The Renfe AVE travel record is more than a corporate brag. It’s a snapshot of how Spain is moving — and why, for many journeys, the train is now the default. In 2025, Renfe says its high-speed and long-distance services logged 37.3 million journeys, a historic high and almost 6% up on 2024.
It helps explain the mood on platforms from Madrid-Puerta de Atocha to Málaga María Zambrano: fewer people are willing to gamble on motorway bottlenecks or airport queues when a reserved seat and a fixed departure time will do.
The numbers behind the record
Renfe’s growth was led, once again, by AVE — the flagship service that turned inter-city travel into something closer to commuting.
-
AVE:
21.5 millionjourneys in 2025 (around 5% higher than 2024). -
Avlo (low-cost high speed):
6.2 million journeys, up more than 36% year-on-year. -
Alvia:
close to 6 million journeys. -
Euromed + Intercity:
over 2.6 million journeys combined.
That mix matters. AVE grabs the headlines, but the “other” long-distance services are often the practical backbone for places that don’t sit neatly on the fastest high-speed map.

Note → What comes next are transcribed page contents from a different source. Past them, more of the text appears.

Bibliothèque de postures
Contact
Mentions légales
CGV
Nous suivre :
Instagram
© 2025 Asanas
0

Where the demand is concentrated
Three corridors, in particular, underline what’s happening: Spain’s busiest routes are behaving more like air shuttles — but on rails.
-
Madrid–Zaragoza–Barcelona–Girona–Figueres:
over 8.1 million journeys (AVE + Avlo). -
Levante & Mediterranean (Madrid to Valencia and Murcia):
over 7.7 million, a sharp rise from 5.5 million in 2024. -
Madrid–Andalucia high-speed corridor:
7.2 million, up from 6.9 million.
Renfe also points to a standout jump on routes linking Madrid with Castilla y León, Galicia and Asturias, passing 4.6 million journeys (up from 2.5 million) after changes to commercial offerings, seat supply and journey times.

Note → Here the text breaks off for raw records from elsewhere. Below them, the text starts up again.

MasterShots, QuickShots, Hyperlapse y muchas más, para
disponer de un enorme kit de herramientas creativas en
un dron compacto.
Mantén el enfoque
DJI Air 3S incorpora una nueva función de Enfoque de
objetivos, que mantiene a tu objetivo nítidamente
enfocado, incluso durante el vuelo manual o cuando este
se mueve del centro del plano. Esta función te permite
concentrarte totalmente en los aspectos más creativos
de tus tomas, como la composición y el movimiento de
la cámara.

Why Avlo is changing who uses high-speed rail
Avlo’s surge is the quiet revolution inside the bigger headline. Low-cost, high-speed pulls in passengers who previously defaulted to driving, buses, or simply travelling less. In practice, it’s broadened the AVE market beyond business travel and weekend city breaks — and it’s forced a tougher conversation about what people value most: price, frequency, or onboard “extras”.
That demand is also arriving in a market shaped by competition. Spain’s rail liberalisation has increased supply and pressured prices — and the regulator has argued the shift has pulled travellers from both road and air.
The bigger picture: competition, prices, and the pull away from flying
Renfe is still the dominant operator on most corridors, but it’s no longer alone — and that matters for fares and frequency.
The CNMC has said competition has reduced high-speed ticket prices substantially since liberalisation, and estimated a modal shift of millions of passengers from road and air towards rail (based on 2024 impacts).
For travellers, the benefits are obvious: more timetables to choose from, and — at least on many routes — sharper pricing. For Spain, there’s another angle too: long-distance rail is increasingly framed as the pragmatic, lower-emissions alternative to short-haul flying, especially on corridors where the train is fast enough to win on door-to-door time.
Spain´s new Abono Único could change how you travel in 2026
What Renfe says the record pays for
Renfe has also made a political point of the record: as a public operator, it argues profits from high-speed and long-distance help support loss-making but essential rail services, particularly for lower-density areas.
In other words, the busiest lines don’t just fill seats — they help keep the wider network moving.
What to watch next on Spain’s long-distance rail
If 2025 confirmed anything, it’s that demand is not only holding — it’s rising. The next questions are more practical than symbolic: can capacity keep pace, will fares stay competitive as operators adjust strategies, and which corridors will get the next meaningful improvements in time, frequency, and reliability?